Problem details »
Repeat exactly, and only, the lines of the entries below from the one with "Korea Utara bagian utara dengan Ru" through the one with "Før du begiver", both ends included.

── Information shown

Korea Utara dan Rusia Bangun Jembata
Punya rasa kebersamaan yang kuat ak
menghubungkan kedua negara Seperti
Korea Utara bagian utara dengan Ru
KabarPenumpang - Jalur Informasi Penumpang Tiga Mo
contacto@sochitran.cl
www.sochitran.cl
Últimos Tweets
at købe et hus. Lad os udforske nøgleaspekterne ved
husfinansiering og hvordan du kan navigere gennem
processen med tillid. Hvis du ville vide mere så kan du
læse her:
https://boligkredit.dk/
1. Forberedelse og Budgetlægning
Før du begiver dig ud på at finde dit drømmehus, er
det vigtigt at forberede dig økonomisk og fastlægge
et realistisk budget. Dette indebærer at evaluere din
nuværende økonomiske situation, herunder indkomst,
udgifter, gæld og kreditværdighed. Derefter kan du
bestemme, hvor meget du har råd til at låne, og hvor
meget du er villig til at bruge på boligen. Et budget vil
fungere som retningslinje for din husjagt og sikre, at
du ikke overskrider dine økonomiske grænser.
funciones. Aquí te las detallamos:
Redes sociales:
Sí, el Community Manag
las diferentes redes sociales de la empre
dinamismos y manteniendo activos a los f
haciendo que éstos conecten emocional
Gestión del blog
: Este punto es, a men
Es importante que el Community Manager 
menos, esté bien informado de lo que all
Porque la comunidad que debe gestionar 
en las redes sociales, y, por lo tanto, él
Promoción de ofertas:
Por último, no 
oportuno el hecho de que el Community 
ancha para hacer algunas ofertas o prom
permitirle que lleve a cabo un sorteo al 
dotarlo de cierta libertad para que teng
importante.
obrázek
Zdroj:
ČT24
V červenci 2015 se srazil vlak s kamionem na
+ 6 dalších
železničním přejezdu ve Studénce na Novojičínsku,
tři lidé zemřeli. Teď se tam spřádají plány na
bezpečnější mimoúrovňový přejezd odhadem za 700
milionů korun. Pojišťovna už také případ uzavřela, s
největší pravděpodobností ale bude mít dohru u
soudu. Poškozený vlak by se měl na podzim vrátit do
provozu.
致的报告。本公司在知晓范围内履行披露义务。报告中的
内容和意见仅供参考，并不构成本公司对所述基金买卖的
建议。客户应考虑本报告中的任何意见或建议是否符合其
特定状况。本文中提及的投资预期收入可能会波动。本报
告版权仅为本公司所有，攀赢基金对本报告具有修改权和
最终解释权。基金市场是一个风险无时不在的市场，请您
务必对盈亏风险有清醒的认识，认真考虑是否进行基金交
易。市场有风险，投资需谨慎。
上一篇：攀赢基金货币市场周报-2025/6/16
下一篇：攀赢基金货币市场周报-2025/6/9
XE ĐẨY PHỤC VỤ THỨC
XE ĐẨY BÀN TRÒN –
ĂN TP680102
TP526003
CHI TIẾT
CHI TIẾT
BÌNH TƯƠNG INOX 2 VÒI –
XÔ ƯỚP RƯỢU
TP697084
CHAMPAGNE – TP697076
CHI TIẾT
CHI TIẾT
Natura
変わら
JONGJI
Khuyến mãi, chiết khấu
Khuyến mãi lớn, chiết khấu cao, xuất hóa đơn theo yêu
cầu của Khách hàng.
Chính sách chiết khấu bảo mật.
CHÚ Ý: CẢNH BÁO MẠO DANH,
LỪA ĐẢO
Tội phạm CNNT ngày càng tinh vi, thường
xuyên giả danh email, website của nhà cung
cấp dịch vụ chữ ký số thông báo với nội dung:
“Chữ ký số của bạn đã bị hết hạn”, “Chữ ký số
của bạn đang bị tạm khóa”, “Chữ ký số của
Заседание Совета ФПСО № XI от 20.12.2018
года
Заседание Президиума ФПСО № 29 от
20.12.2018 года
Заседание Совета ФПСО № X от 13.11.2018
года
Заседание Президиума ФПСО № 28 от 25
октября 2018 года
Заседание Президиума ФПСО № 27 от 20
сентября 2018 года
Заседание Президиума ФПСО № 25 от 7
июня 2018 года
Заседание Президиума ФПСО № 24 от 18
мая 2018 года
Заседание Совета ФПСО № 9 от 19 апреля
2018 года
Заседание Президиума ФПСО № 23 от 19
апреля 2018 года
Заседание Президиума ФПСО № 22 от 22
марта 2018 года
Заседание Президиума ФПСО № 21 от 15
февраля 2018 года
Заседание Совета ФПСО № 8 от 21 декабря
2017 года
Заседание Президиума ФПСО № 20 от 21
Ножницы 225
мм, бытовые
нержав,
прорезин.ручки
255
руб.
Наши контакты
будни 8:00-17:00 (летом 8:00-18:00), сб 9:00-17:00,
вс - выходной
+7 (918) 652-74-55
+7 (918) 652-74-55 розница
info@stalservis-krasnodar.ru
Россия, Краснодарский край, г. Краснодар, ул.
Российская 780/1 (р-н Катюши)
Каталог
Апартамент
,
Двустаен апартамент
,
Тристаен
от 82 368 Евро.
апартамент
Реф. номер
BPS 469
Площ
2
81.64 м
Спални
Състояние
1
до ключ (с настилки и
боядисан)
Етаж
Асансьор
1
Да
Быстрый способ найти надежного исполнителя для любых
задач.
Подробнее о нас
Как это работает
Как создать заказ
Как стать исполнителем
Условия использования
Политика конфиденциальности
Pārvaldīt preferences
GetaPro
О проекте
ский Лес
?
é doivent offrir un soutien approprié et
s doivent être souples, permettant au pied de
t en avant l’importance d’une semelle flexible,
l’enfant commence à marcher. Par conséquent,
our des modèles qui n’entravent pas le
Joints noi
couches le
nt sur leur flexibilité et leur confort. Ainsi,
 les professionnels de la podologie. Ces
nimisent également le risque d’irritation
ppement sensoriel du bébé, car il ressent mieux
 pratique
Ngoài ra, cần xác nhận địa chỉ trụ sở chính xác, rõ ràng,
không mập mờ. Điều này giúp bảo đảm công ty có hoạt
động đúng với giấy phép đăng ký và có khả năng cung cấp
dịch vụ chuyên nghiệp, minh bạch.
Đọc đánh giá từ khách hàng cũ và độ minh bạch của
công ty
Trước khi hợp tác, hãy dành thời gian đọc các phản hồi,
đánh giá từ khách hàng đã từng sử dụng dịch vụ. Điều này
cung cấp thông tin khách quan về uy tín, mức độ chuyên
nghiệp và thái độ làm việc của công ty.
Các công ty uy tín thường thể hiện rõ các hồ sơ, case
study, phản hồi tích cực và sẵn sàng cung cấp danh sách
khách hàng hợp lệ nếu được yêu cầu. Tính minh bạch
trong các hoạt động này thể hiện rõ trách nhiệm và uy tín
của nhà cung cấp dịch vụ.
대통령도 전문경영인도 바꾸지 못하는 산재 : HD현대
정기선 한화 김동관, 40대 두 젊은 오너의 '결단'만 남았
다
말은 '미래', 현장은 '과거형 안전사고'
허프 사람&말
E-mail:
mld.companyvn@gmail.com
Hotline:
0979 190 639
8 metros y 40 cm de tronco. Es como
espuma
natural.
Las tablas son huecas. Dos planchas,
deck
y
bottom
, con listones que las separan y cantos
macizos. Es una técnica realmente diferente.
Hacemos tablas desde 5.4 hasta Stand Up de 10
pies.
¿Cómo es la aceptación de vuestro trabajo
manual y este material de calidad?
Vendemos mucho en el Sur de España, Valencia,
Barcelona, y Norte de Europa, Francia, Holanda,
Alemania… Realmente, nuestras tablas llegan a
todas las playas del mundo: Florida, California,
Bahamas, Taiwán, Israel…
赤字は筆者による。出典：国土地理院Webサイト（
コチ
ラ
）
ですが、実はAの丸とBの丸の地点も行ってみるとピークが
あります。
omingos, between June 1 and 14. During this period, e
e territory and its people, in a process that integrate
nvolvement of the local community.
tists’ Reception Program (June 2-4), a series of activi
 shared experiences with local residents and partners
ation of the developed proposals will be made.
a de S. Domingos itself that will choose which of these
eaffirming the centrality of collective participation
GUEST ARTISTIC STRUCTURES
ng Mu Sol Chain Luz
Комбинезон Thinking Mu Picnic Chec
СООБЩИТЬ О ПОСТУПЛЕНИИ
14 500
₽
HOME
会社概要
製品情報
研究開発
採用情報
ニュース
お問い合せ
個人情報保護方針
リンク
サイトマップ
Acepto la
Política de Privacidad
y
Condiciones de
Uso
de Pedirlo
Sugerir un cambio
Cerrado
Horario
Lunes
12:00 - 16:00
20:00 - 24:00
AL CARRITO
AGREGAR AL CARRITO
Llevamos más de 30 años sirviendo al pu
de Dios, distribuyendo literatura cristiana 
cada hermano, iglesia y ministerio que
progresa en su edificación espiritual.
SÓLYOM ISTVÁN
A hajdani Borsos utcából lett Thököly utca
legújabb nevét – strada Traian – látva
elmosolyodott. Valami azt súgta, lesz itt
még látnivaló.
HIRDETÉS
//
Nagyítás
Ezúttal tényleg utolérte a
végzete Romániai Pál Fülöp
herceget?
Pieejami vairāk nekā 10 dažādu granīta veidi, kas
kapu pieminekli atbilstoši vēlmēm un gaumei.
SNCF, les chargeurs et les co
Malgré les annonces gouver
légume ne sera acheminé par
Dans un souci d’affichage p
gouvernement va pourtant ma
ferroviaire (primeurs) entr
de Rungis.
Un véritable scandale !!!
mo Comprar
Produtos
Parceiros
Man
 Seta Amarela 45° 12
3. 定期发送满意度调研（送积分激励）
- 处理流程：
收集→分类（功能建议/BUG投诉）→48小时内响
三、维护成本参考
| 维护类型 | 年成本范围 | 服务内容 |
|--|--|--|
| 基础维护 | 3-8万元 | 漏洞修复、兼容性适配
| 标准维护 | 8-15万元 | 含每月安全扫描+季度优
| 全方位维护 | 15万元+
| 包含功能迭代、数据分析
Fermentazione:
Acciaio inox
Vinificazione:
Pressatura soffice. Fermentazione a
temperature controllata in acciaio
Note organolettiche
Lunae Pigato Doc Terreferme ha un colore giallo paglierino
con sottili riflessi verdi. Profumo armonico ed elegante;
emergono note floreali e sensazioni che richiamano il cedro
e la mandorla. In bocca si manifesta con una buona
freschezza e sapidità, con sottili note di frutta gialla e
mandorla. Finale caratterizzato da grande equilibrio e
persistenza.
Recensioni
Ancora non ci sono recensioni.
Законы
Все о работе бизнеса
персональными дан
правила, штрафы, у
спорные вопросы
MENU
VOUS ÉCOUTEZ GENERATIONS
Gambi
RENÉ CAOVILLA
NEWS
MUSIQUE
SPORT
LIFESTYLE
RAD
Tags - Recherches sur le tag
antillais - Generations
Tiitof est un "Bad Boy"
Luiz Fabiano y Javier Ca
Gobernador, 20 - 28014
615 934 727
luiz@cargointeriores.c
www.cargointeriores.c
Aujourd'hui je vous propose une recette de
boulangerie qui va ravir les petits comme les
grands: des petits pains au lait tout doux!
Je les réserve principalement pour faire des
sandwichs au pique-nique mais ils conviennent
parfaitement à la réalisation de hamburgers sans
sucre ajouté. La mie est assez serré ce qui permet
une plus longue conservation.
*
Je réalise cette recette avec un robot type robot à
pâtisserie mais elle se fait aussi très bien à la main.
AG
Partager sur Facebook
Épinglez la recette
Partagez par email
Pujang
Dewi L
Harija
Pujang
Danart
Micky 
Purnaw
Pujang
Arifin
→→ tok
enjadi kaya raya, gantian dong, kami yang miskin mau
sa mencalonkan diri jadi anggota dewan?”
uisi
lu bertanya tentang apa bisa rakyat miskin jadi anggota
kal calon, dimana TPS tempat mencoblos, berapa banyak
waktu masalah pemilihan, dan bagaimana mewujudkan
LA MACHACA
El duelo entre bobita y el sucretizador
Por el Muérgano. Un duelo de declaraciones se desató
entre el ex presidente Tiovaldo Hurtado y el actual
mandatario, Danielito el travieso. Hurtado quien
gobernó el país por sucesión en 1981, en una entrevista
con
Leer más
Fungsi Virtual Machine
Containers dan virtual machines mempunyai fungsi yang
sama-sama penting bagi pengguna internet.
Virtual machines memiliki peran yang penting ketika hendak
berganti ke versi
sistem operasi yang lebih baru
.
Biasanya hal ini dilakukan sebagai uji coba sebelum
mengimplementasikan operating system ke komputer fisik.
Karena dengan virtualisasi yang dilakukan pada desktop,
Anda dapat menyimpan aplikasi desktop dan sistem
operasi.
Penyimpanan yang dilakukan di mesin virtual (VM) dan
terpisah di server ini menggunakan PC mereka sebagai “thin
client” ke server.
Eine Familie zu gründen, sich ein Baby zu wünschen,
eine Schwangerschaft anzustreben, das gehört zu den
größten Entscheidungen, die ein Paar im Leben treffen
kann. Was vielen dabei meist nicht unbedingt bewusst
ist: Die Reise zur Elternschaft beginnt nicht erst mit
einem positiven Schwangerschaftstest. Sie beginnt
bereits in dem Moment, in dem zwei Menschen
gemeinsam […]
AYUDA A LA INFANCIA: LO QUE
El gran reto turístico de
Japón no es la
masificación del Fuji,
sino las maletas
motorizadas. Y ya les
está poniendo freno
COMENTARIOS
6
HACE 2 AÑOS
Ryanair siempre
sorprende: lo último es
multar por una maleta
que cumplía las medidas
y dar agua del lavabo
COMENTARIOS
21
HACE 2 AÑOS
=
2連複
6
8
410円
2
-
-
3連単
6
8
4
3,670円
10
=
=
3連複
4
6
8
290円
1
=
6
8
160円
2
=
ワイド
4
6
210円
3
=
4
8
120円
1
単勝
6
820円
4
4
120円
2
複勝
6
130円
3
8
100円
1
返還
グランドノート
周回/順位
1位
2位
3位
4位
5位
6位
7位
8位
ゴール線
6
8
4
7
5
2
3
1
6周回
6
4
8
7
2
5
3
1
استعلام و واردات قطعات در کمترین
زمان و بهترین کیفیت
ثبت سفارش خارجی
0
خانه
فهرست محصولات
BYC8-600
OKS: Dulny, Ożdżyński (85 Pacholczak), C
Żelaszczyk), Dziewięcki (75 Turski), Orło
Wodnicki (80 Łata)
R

────

Solution to this task »
Korea Utara bagian utara dengan Ru
KabarPenumpang - Jalur Informasi Penumpang Tiga Mo
contacto@sochitran.cl
www.sochitran.cl
Últimos Tweets
at købe et hus. Lad os udforske nøgleaspekterne ved
husfinansiering og hvordan du kan navigere gennem
processen med tillid. Hvis du ville vide mere så kan du
læse her:
https://boligkredit.dk/
1. Forberedelse og Budgetlægning
Før du begiver dig ud på at finde dit drømmehus, er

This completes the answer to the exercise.